Depois de ter sido acolhido como um deus pela rainha Dido, ele é acusado de ser pérfido, de
quebrar o pacto ao abandoná-la. Mas é pela fides (fidelidade, sentimento de dever) que ele trai seu
amor. Sua fidelidade com os deuses é se manter vivo para seguir o futuro. Em um dos episódios
simbólicos do livro, o duelo com Turno, que guarda semelhança com a disputa entre Heitor e
Aquiles, ele dá mais uma demonstração do dever como guia para suas ações. Não é a fúria cega
(como no caso de Aquiles), mas a piedade (no sentido romano) que o faz mergulhar a espada no
peito do inimigo. Durante seu governo, Enéias conseguiu unir os romanos e os troianos.

Referências bibliográficas

AUBRETON, Robert. Introdução a Homero. São Paulo: DIFEL, USP, 1968.


HARTOG, François.

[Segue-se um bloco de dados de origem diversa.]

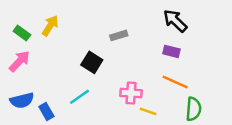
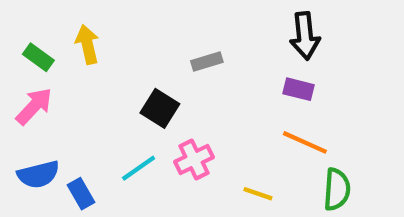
black arrow: (175, 21) -> (305, 36), turned -140
yellow arrow: (50, 26) -> (87, 44), turned -45
pink cross: (131, 93) -> (194, 160), moved, turned -30

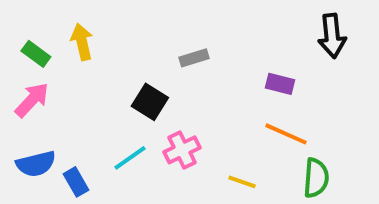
black arrow: (305, 36) -> (332, 36), moved

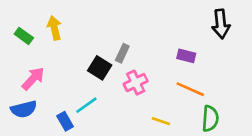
gray rectangle: (194, 58) -> (122, 53), moved, turned -48
pink arrow: (32, 100) -> (33, 79), moved
pink cross: (182, 150) -> (136, 83), moved
blue rectangle: (76, 182) -> (65, 121), moved

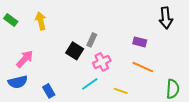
green rectangle: (24, 36) -> (11, 20), moved
cyan line: (86, 105) -> (90, 84), moved
green semicircle: (210, 119) -> (173, 89), moved

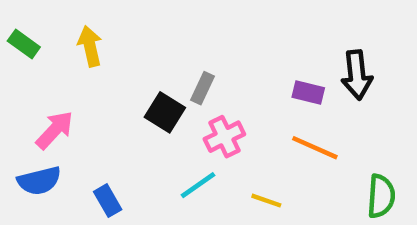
black arrow: (166, 18) -> (357, 75), moved

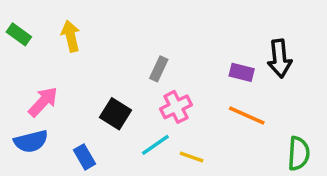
black square: (165, 112) -> (116, 114), moved
yellow line: (266, 201) -> (192, 157), moved

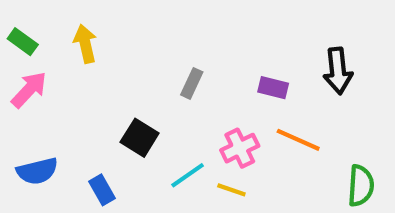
purple rectangle: (242, 72) -> (273, 88), moved
pink arrow: (43, 102) -> (29, 90), moved
pink cross: (176, 107) -> (240, 148), moved

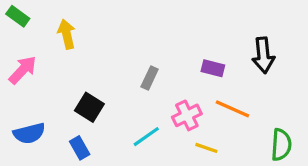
green rectangle: (23, 42) -> (18, 16), moved
gray rectangle: (192, 83) -> (150, 78), moved
black square: (140, 138) -> (89, 107), moved
yellow line: (231, 190) -> (206, 148), moved

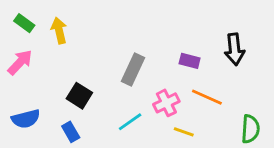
green rectangle: (18, 16) -> (24, 23), moved
gray rectangle: (150, 78) -> (133, 70), size x1.5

Memória de Ulisses: Narrativas sobre a fronteira na Grécia Antiga.
Trad. Jacyntho Lins Brandão. Belo Horizonte, UFMG, 2004.
HOMERO. Ilíada. Trad. Frederico Lourenço. São Paulo: Penguin, 2013.
NAGY, Gregory. O herói épico. Trad. Félix Jácome Neto. Coimbra: Imprensa da Universidade de
Coimbra, 2017.
VIRGÍLIO. Eneida. Tradução de Carlos Alberto Nunes; organização, apresentação e notas de João
Angelo Oliva Neto. São Paulo: Editora 34, 2014 (1ª Edição). 896 p.